Young Lucretia's dress was sharply unbuttoned. She was jerked out of it, and it was turned around and fastened as Aunt Lucretia thought it should be. When she finally started, she felt sad and doubtful; but soon she was her own merry self.
There was no one more radiant than she all through the opening exercises. She listened to the speaking and the singing with the greatest appreciation and delight. She sat up perfectly straight in her prim stiff dress. She folded her small red hands before her, and her face was all smiles.
When the distribution of presents began, her name was among the first to be called. She arose eagerly and went with a gay little prance down the aisle. She took the parcel the teacher handed to her and had begun her journey back when she suddenly saw her Aunt Lucretia and her Aunt Maria.
She had never dreamed of such a thing as her aunts coming; indeed, they had not thought it themselves. A neighbour had come in and persuaded them, and then had agreed to come against their principles.
Young Lucretia's name was called again and again. Every time she slunk more reluctantly and fearfully down to the tree; she knew her aunts' eyes were surveying her with more and more amazement.
After the presents were all distributed she sat perfectly still with hers around her. They lay on her desk, and the last was in her lap. She had not taken off a single wrapping. They were done up neatly in brown paper and Lucretia's name was written on them.
Lucretia sat there. The other girls were in a hubbub of delight all around her, comparing their presents, but she sat perfectly still and watched her aunts coming. They came slowly; they stopped to speak to the teacher. Aunt Lucretia reached young Lucretia first.
"What are those packages you have there?" she demanded. "Why don't you undo them?" Young Lucretia just gazed miserably at her aunt and shook her head helplessly. "Why, what makes you act so, child?" cried Aunt Lucretia, getting alarmed. Then Aunt Maria came up, and there was quite a little group around young Lucretia.

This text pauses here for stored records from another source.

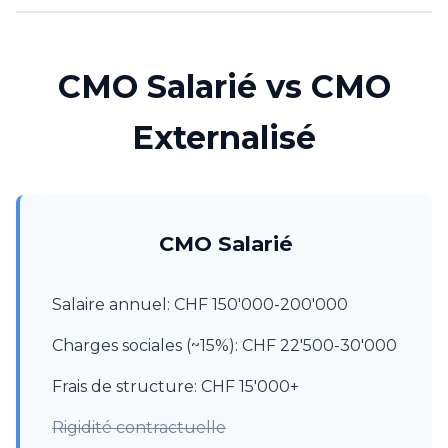
CMO Salarié vs CMO
Externalisé
CMO Salarié
Salaire annuel: CHF 150'000-200'000
Charges sociales (~15%): CHF 22'500-30'000
Frais de structure: CHF 15'000+
Rigidité contractuelle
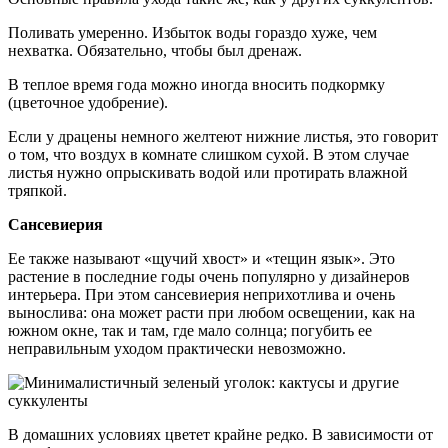
Поливать умеренно. Избыток воды гораздо хуже, чем
нехватка. Обязательно, чтобы был дренаж.
В теплое время года можно иногда вносить подкормку
(цветочное удобрение).
Если у драцены немного желтеют нижние листья, это говорит
о том, что воздух в комнате слишком сухой. В этом случае
листья нужно опрыскивать водой или протирать влажной
тряпкой.
Сансевиерия
Ее также называют «щучий хвост­» и «тещин язык­». Это
растение в последние годы очень популярно у дизайнеров
интерьера. При этом сансевиерия неприхотлива и очень
вынослива: она может расти при любом освещении, как на
южном окне, так и там, где мало солнца; погубить ее
неправильным уходом практически невозможно.
В домашних условиях цветет крайне редко. В зависимости от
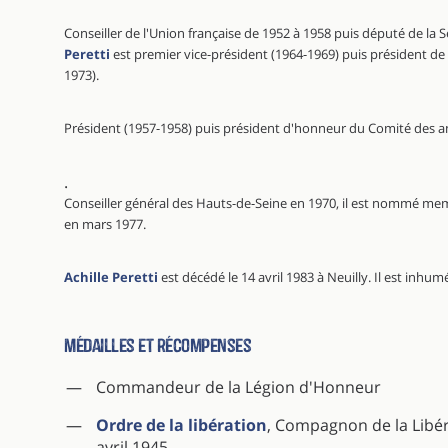
Conseiller de l'Union française de 1952 à 1958 puis député de la 
Peretti
est premier vice-président (1964-1969) puis président de
1973).
Président (1957-1958) puis président d'honneur du Comité des a
.
Conseiller général des Hauts-de-Seine en 1970, il est nommé me
en mars 1977.
Achille Peretti
est décédé le 14 avril 1983 à Neuilly. Il est inhumé
Médailles et récompenses
Commandeur de la Légion d'Honneur
Ordre de la libération
, Compagnon de la Libér
avril 1945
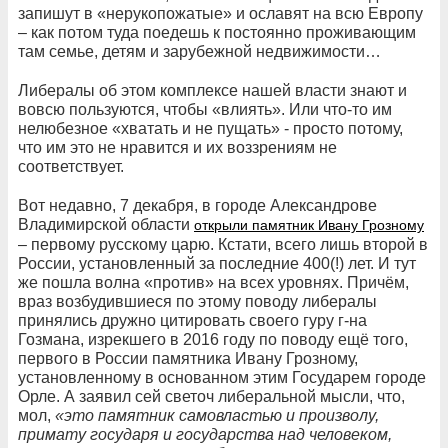
запишут в «нерукопожатые» и ославят на всю Европу
– как потом туда поедешь к постоянно проживающим
там семье, детям и зарубежной недвижимости…
Либералы об этом комплексе нашей власти знают и
вовсю пользуются, чтобы «влиять». Или что-то им
нелюбезное «хватать и не пущать» - просто потому,
что им это не нравится и их воззрениям не
соответствует.
Вот недавно, 7 декабря, в городе Александрове
Владимирской области
открыли памятник Ивану Грозному
– первому русскому царю. Кстати, всего лишь второй в
России, установленный за последние 400(!) лет. И тут
же пошла волна «против» на всех уровнях. Причём,
враз возбудившиеся по этому поводу либералы
принялись дружно цитировать своего гуру г-на
Гозмана, изрекшего в 2016 году по поводу ещё того,
первого в России памятника Ивану Грозному,
установленному в основанном этим Государем городе
Орле. А заявил сей светоч либеральной мысли, что,
мол,
«это памятник самовластью и произволу,
примату государя и государства над человеком,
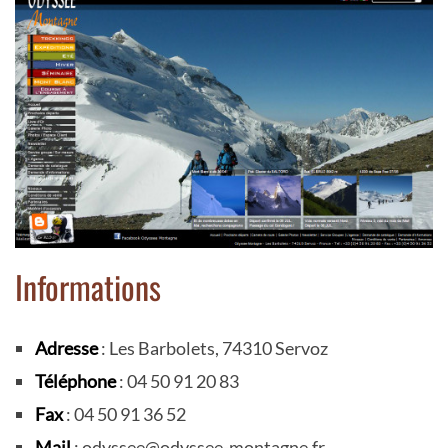
Informations
Adresse
: Les Barbolets, 74310 Servoz
Téléphone
: 04 50 91 20 83
Fax
: 04 50 91 36 52
Mail
: odyssee@odyssee-montagne.fr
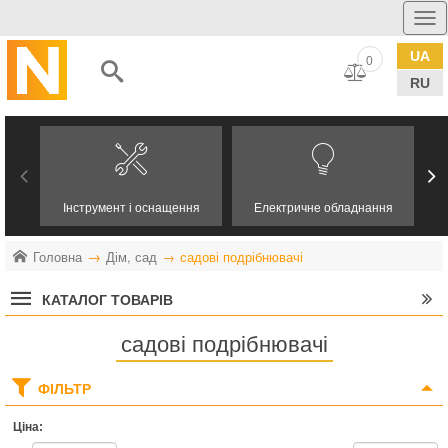
UA
0
RU
Інструмент і оснащення
Електричне обладнання
Головна
Дім, сад
садові подрібнювачі
КАТАЛОГ ТОВАРІВ
садові подрібнювачі
ФІЛЬТР
Ціна:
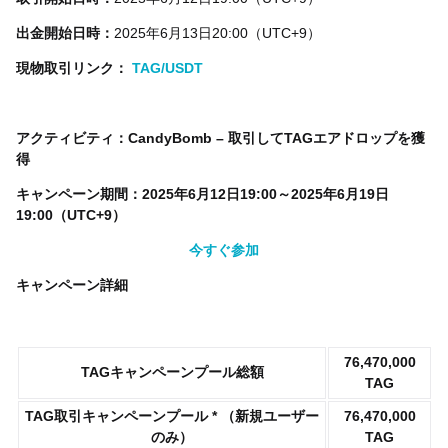
出金開始日時：
2025年6月13日20:00（UTC+9）
現物取引リンク：
TAG/USDT
アクティビティ：CandyBomb – 取引してTAGエアドロップを獲
得
キャンペーン期間：2025年6月12日19:00～2025年6月19日
19:00（UTC+9）
今すぐ参加
キャンペーン詳細
76,470,000
TAGキャンペーンプール総額
TAG
TAG取引キャンペーンプール * （新規ユーザー
76,470,000
のみ）
TAG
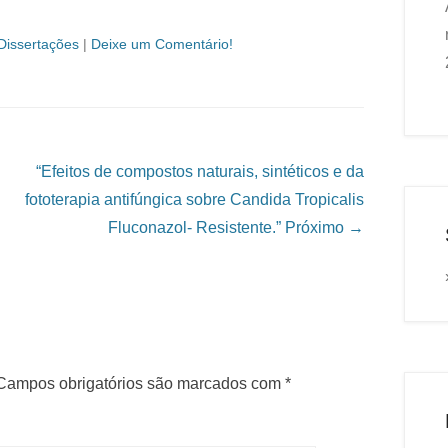
Dissertações
|
Deixe um Comentário!
“Efeitos de compostos naturais, sintéticos e da
fototerapia antifúngica sobre Candida Tropicalis
Fluconazol- Resistente.”
Próximo →
Campos obrigatórios são marcados com
*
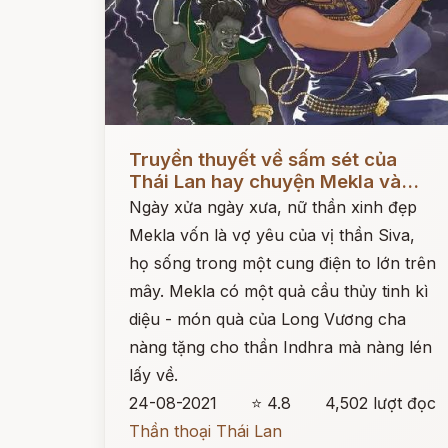
Đọc ngay
Truyền thuyết về sấm sét của
Thái Lan hay chuyện Mekla và...
Ngày xửa ngày xưa, nữ thần xinh đẹp
Mekla vốn là vợ yêu của vị thần Siva,
họ sống trong một cung điện to lớn trên
mây. Mekla có một quả cầu thủy tinh kì
diệu - món quà của Long Vương cha
nàng tặng cho thần Indhra mà nàng lén
lấy về.
24-08-2021
⭐ 4.8
4,502 lượt đọc
Thần thoại Thái Lan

She began to cry.
"What on earth ails the child?" said Aunt Lucretia. She caught up one of the parcels and opened it; it was a book bound in red and gold. She held it close to her eyes; she turned it this way and that; she examined the fly-leaf. "Why, " said she, "it's the old gift-book Aunt Susan gave me when I was eighteen years old! What in the world!"
Aunt Maria had undone another. "This is the Floral Album," she said tremulously, "the one we always keep in the north parlour on the table. Here's my name in it. I don't see - "
Aunt Lucretia speechlessly unmuffled a clove apple and a nautilus shell that had graced the parlour-shelf. Finally, there appeared a little daintily dressed rag doll, its cheeks stained pink with cranberry juice. When Lucretia spied this last she was so surprised she made a little grab at it.
"Oh," she sobbed. "somebody did hang this on for me! They did! It's mine!"
It never seemed to young Lucretia that she walked going home that night; she had a feeling that only her tiptoes occasionally brushed the earth as she went on rapidly with a tall aunt on either side. Not much was said. Once, in a lonely place in the road, there was a volley of severe questions from her aunts, and young Lucretia burst out into a desperate wail.
"Oh!" she cried, "I was going to put 'em right back again. I haven't hurt 'em any. I was careful. I didn't s'pose you'd know it. They said you were cross and stingy and wouldn't hang anything on the tree for me, and I didn't want 'em to think you were. I wanted to make 'em think I had things like other children."
After they got home not much was said. The aunts were still too bewildered for many words. Lucretia was bidden to light her candle, and go to bed. And then came a new grief. They took her new doll, and put it away in the parlour with the clove apple, the nautilus shell, and the gift-book. Then the little girl's heart failed her; terror and the loss of the only comfort that had come to her on this pitiful Christmas Eve were too much.
"Oh," she wailed, "my rag doll! I want my-rag baby. Oh! oh! oh! I want her, I want her!"
Scolding had no effect. Young Lucretia sobbed out her complaint all the way upstairs, and her aunts could hear the pitiful little wail of "My rag baby, I want my rag doll," after she was in her room.
The two women looked at each other. They sat uneasily down by the fireplace.
"I must say I think you're rather hard on her, Lucretia," said Maria, finally.
"I don't know as I've been any harder on her than you have," returned Lucretia. "I shouldn't have said to take away that rag doll if I'd said just what I thought."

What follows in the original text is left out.